Der Bewertungsabschlag liegt mit 50 Prozent annähernd auf Rekordniveau. Während die großen Titel mittlerweile anspruchsvolle Bewertungen haben, und hier gibt es ebenfalls noch große Unterschiede zwischen den ganz großen und den kleineren im S&P 500 oder dem MSCI World, sind die kleinen und mittelgroßen wirklich günstig.
Aus Bewertungsgesichtspunkten müsste es also heißen, raus aus den großen und rein in die kleinen und mittelgroßen Aktien. Das einzige Problem: Auch wenn der Bewertungsabschlag noch weiter gestiegen ist. Er existiert schon länger.
Wer in den vergangenen Jahren diesen Schritt gegangen ist, leidet unter einer großen Underperformance gegenüber den großen Aktien. Und es gibt keine Garantie, dass die Bewertungsabschläge der kleinen in absehbarer Zeit zumindest zum Teil wieder aufgeholt werden.
Es gibt auch fundamentale Gründe für die Stärke der Großen
Die gnadenlose Underperformance der Small- und Mid Caps hat auch Gründe, die in der Geschäftsentwicklung der Unternehmen zu finden sind und nicht nur mit der vermeintlich größeren Nachfrage der ETFs für große Aktien.
Vergleicht man zum Beispiel die Gewinnentwicklung der im Nasdaq 100 enthaltenen Unternehmen mit der der kleineren im Russell 2000, muss man festhalten, dass die Gewinne der Technologieunternehmen aus dem Nasdaq 100 auch zuletzt noch stark stiegen, während sie bei den kleineren im Durchschnitt seit zwei Jahren stagnieren.

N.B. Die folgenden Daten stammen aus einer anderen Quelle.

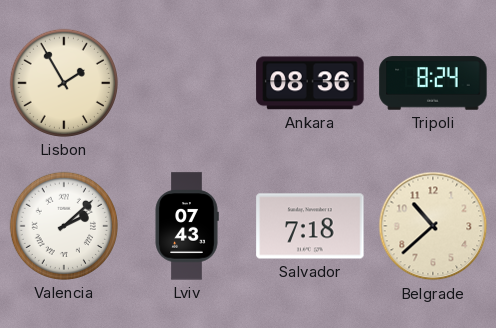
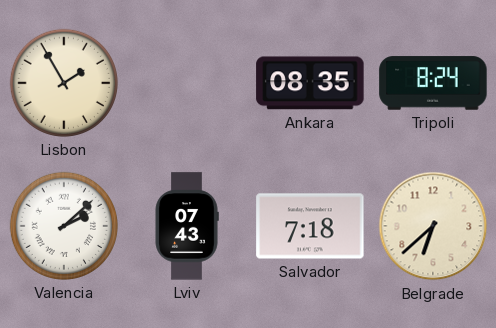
Ankara: 08:36 -> 08:35
Belgrade: 10:38 -> 6:38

Die unterschiedliche Performance ist also durchaus begründet, nur nicht in diesem Ausmaß. Dennoch gilt für einen Value-Investor, dass ein Unternehmen einen inneren Wert besitzt, der sich aus der Substanz und vor allem den abgezinsten Cashflows der Zukunft errechnet. Und mag der Markt auch über lange Zeiträume manchen Aktien zu viel und anderen zu wenig Beachtung schenken, irgendwann treffen die Kurse immer wieder den inneren Wert.
Die ETFs haben allerdings dazu geführt, dass diese Verzerrungen stärker sind als in der Vergangenheit und auch länger dauern. Ich gebe hier mal folgende Prognose ab. Da mittlerweile mehr Mittel in passiven Fonds verwaltet werden als in aktiven, dürfte sich der Performancevorteil der ETFs auf die großen Indizes für die nächsten Jahre erledigt haben, denn diese starken Zuflüsse haben dazu geführt, dass bereits viel Zukunft in den Kursen enthalten ist.
Aktive Fonds dürften insofern bald wieder besser abschneiden. Ich weiß, die eingefleischten ETF-Käufer halten das für Unsinn. Ich sage: Top, die Wette gilt!